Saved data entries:
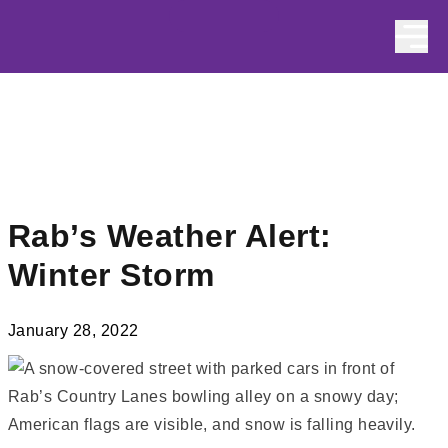
Skip to content
Rab’s Weather Alert:
Winter Storm
January 28, 2022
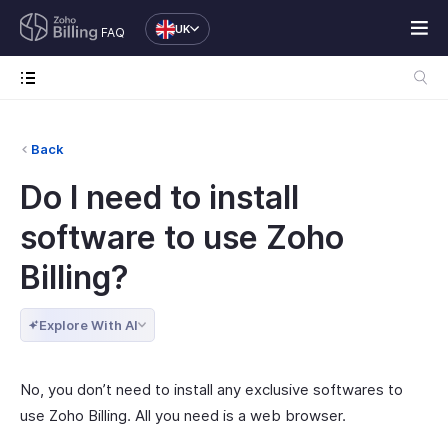
UK
FAQ
Back
Do I need to install
software to use Zoho
Billing?
Explore With AI
No, you don’t need to install any exclusive softwares to
use Zoho Billing. All you need is a web browser.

Problem statement: From the line containing "Explore With AI" to the final line of the entries, print every line exactly and nothing else.

Result of the exercise:
Explore With AI
No, you don’t need to install any exclusive softwares to
use Zoho Billing. All you need is a web browser.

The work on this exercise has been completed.